What is expected
Every line in the listing below from the one with "cărturar, mitropolit, traducător" through the one with "polonă şi slavonă." is to be reproduced exactly, both ends included; leave out the rest.

Record excerpts
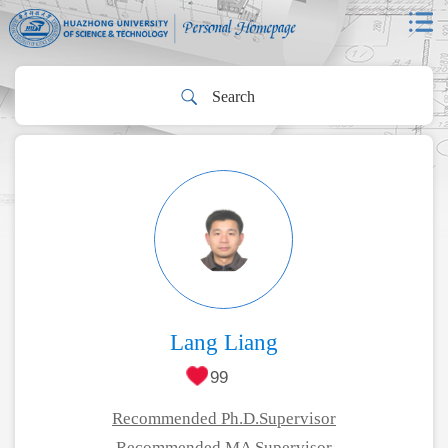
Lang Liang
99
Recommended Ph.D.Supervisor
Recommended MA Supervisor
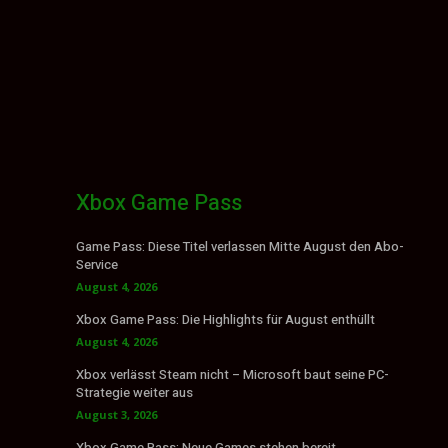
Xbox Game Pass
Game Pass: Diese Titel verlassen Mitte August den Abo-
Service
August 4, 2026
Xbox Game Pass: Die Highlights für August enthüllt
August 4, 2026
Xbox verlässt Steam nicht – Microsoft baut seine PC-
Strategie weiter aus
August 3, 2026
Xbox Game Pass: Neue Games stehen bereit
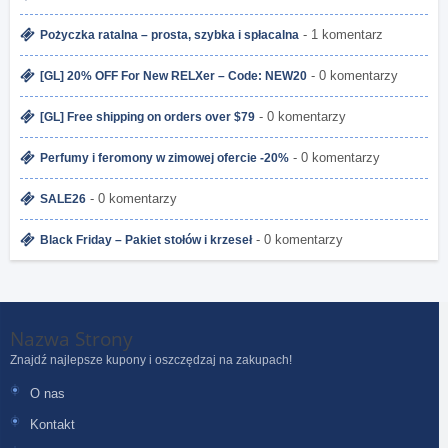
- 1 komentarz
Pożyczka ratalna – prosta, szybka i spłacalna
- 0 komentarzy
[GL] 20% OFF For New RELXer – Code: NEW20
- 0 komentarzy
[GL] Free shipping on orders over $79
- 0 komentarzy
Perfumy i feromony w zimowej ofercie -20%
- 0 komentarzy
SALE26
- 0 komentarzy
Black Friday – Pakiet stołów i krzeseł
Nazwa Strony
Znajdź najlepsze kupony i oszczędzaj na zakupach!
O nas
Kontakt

---

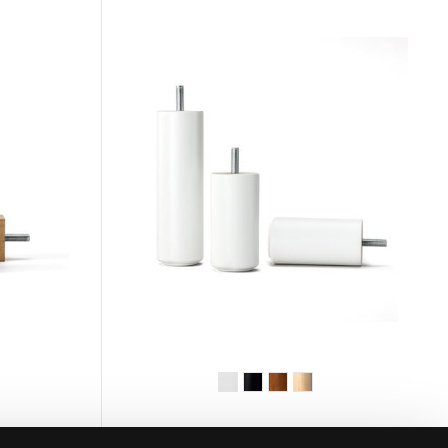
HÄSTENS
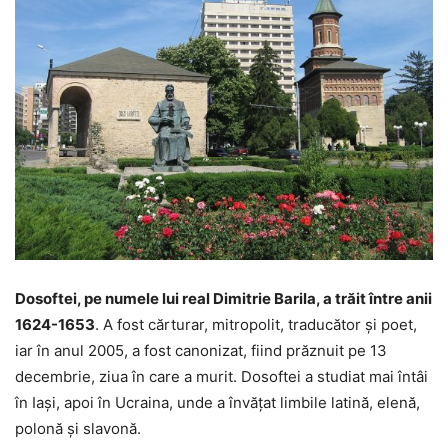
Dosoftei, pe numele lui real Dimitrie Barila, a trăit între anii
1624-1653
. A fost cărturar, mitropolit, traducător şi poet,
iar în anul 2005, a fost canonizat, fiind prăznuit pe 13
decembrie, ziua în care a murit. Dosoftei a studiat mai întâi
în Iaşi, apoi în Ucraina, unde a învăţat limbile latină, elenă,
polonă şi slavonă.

Exercise result
. A fost cărturar, mitropolit, traducător şi poet,
iar în anul 2005, a fost canonizat, fiind prăznuit pe 13
decembrie, ziua în care a murit. Dosoftei a studiat mai întâi
în Iaşi, apoi în Ucraina, unde a învăţat limbile latină, elenă,
polonă şi slavonă.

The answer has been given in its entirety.